Don't know exactly what you might be looking for, but there is no shortage of older campers for sale.  And the depreciation on campers is even higher than on cars for the most part.  So you probably can find something way newer than 1980s for that price range. 

RV Trader is one website you can check out but if you can narrow down your search to certain makes and models, you will often find online forums dedicated to owners of specific makes of RVs that have for sale sections.  Often those forums attract the owners that were fond of and took great care of their campers too, so you might find good deals on older campers still in good shape.
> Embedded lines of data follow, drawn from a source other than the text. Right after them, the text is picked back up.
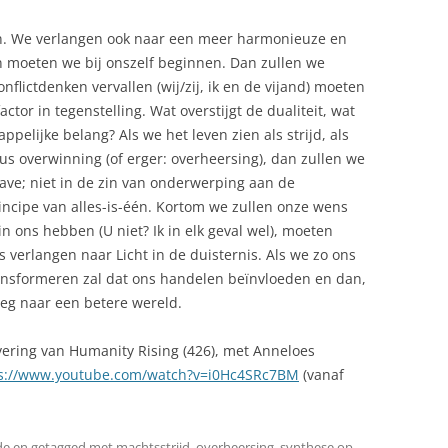
en. We verlangen ook naar een meer harmonieuze en
n moeten we bij onszelf beginnen. Dan zullen we
onflictdenken vervallen (wij/zij, ik en de vijand) moeten
actor in tegenstelling. Wat overstijgt de dualiteit, wat
pelijke belang? Als we het leven zien als strijd, als
sus overwinning (of erger: overheersing), dan zullen we
ave; niet in de zin van onderwerping aan de
ncipe van alles-is-één. Kortom we zullen onze wens
in ons hebben (U niet? Ik in elk geval wel), moeten
 verlangen naar Licht in de duisternis. Als we zo ons
nsformeren zal dat ons handelen beïnvloeden en dan,
weg naar een betere wereld.
evering van Humanity Rising (426), met Anneloes
s://www.youtube.com/watch?v=i0Hc4SRc7BM
(vanaf
de
en getagged met
machtsstrijd
,
overheersing
,
synthese
op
But the search for a specific model camper is a lot harder than for common models of cars.  This is just because of the smaller numbers manufactured and sold over the years compared to automobiles.  So you have to be prepared to travel, possibly out of state, to look at the right one if you find it.

I will give you one tip, though.  There is a one particular make of camper called TrailManor that has a very loyal but relatively small fan base.  It is a smaller unit similar to a tent type pop-up camper except it is larger than most pop-ups and folds up to a completely hard sided camper.  Also had all the amenities of a full sized RV.  The company has been in business for 30 years or more, but is about to fold so prices will probably start dropping on used units pretty soon.


----------



## Dog Hunter (Oct 7, 2015)

What are you looking for?  Length?


----------



## bilgerat (Oct 7, 2015)

Rvtrader.com


----------



## Buckseye (Oct 9, 2015)

Thanks for the responses guys. Ill keep looking on forums and Rvtrader.com. Im looking for a 20-25 ft camper with basic ammentities (heat, air, microwave, stove, bathroom, shower). I'm 5'6" so I don't even need the big queen bed. I can easily sleep on the converted dinette. Main thing I want is clean and working so Im going to read up on the forums for specific brands and see what I can find.
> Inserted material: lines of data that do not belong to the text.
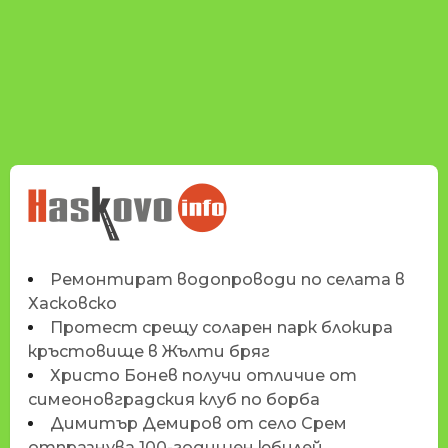
НОВИНИТЕ НА
HASKOVO.INFO
Ремонтират водопроводи по селата в
Хасковско
Протест срещу соларен парк блокира
кръстовище в Жълти бряг
Христо Бонев получи отличие от
симеоновградския клуб по борба
Димитър Демиров от село Срем
отпразнува 100-годишен юбилей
I'm in no rush so I think I can be picky and given 8 months I'm confident I can find the right one!


----------



## Laman (Oct 10, 2015)

Older campers:  check for leaks, check for leaks, and then check for leaks!


----------



## TJay (Nov 4, 2015)

Buckseye said:


> Thanks for the responses guys. Ill keep looking on forums and Rvtrader.com. Im looking for a 20-25 ft camper with basic ammentities (heat, air, microwave, stove, bathroom, shower). I'm 5'6" so I don't even need the big queen bed. I can easily sleep on the converted dinette. Main thing I want is clean and working so Im going to read up on the forums for specific brands and see what I can find.
> 
> I'm in no rush so I think I can be picky and given 8 months I'm confident I can find the right one!



You're situation sounds exactly like mine.  My ol '84 Wilderness has been good but not quite enough room if mama wants to come along.  I'm on the lookout same as you.


----------